▸ **The input**
Content starts

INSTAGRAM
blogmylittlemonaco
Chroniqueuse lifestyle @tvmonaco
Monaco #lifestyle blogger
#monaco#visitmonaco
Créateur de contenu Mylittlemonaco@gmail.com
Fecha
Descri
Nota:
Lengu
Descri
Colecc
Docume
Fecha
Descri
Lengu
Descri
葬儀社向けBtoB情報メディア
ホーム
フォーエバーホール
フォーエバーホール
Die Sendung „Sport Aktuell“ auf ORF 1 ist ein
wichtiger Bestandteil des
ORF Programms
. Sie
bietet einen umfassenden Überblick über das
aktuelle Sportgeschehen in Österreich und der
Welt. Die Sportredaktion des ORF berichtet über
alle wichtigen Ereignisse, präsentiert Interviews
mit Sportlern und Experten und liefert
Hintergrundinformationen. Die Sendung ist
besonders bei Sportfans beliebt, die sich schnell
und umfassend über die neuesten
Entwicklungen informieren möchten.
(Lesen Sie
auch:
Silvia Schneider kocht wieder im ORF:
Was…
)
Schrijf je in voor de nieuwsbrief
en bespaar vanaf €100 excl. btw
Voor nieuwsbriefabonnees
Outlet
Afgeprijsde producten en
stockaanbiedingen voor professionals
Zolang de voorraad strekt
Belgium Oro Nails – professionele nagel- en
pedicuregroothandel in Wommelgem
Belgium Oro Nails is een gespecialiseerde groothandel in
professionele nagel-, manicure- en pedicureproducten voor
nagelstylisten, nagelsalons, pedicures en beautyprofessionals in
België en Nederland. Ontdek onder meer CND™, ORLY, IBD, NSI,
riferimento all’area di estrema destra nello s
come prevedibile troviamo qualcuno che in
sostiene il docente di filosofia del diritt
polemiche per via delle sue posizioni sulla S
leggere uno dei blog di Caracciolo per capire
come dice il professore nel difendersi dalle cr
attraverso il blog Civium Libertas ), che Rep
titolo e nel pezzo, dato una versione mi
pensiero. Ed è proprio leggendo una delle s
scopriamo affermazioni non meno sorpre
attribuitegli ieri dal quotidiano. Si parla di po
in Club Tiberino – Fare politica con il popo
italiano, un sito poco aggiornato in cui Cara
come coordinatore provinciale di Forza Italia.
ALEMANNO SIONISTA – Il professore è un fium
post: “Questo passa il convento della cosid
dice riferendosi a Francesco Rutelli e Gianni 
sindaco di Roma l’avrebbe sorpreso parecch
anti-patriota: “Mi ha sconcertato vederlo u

Content ends
Content starts

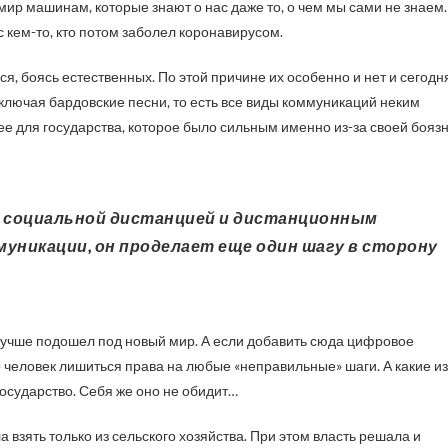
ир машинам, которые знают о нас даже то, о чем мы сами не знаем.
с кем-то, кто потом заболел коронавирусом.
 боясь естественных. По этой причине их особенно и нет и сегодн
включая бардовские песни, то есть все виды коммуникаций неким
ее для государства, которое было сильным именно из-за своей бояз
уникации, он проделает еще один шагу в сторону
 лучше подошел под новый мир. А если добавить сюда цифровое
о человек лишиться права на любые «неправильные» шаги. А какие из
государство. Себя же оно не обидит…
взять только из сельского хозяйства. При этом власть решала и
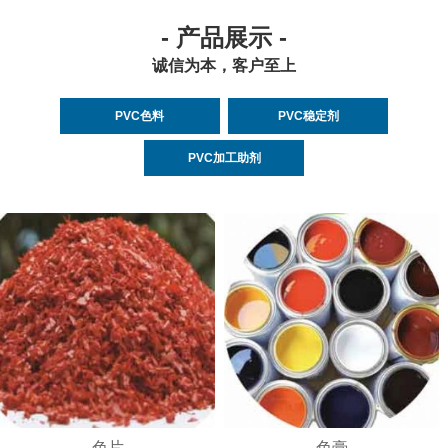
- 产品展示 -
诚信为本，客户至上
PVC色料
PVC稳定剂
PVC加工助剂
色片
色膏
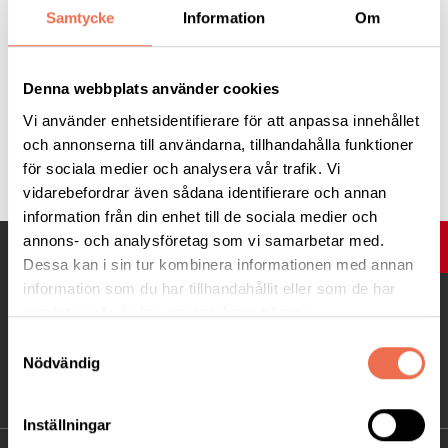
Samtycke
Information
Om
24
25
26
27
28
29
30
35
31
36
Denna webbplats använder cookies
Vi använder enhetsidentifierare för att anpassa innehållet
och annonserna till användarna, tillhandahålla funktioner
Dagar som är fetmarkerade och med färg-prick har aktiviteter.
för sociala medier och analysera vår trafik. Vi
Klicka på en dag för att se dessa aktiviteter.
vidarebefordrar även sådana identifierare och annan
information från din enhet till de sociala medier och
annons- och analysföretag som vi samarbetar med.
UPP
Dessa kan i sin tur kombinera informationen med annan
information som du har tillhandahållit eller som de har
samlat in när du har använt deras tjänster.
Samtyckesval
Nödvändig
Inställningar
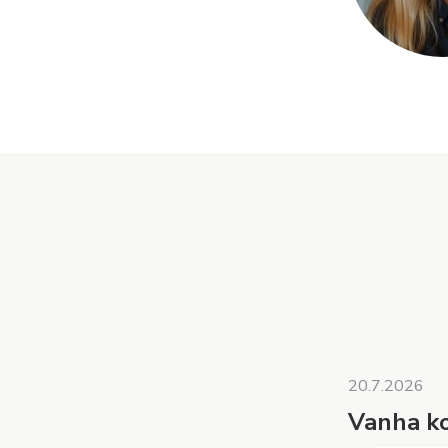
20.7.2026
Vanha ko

Content ends

▸ **Try it**
In the listing above, find the line with "blogmylittlemonaco" and the line with "alle wichtigen Ereignisse, präsentiert". Output those two lines and every line between them, exactly as written.

▸ **Output of the task**
blogmylittlemonaco
Chroniqueuse lifestyle @tvmonaco
Monaco #lifestyle blogger
#monaco#visitmonaco
Créateur de contenu Mylittlemonaco@gmail.com
Fecha
Descri
Nota:
Lengu
Descri
Colecc
Docume
Fecha
Descri
Lengu
Descri
葬儀社向けBtoB情報メディア
ホーム
フォーエバーホール
フォーエバーホール
Die Sendung „Sport Aktuell“ auf ORF 1 ist ein
wichtiger Bestandteil des
ORF Programms
. Sie
bietet einen umfassenden Überblick über das
aktuelle Sportgeschehen in Österreich und der
Welt. Die Sportredaktion des ORF berichtet über
alle wichtigen Ereignisse, präsentiert Interviews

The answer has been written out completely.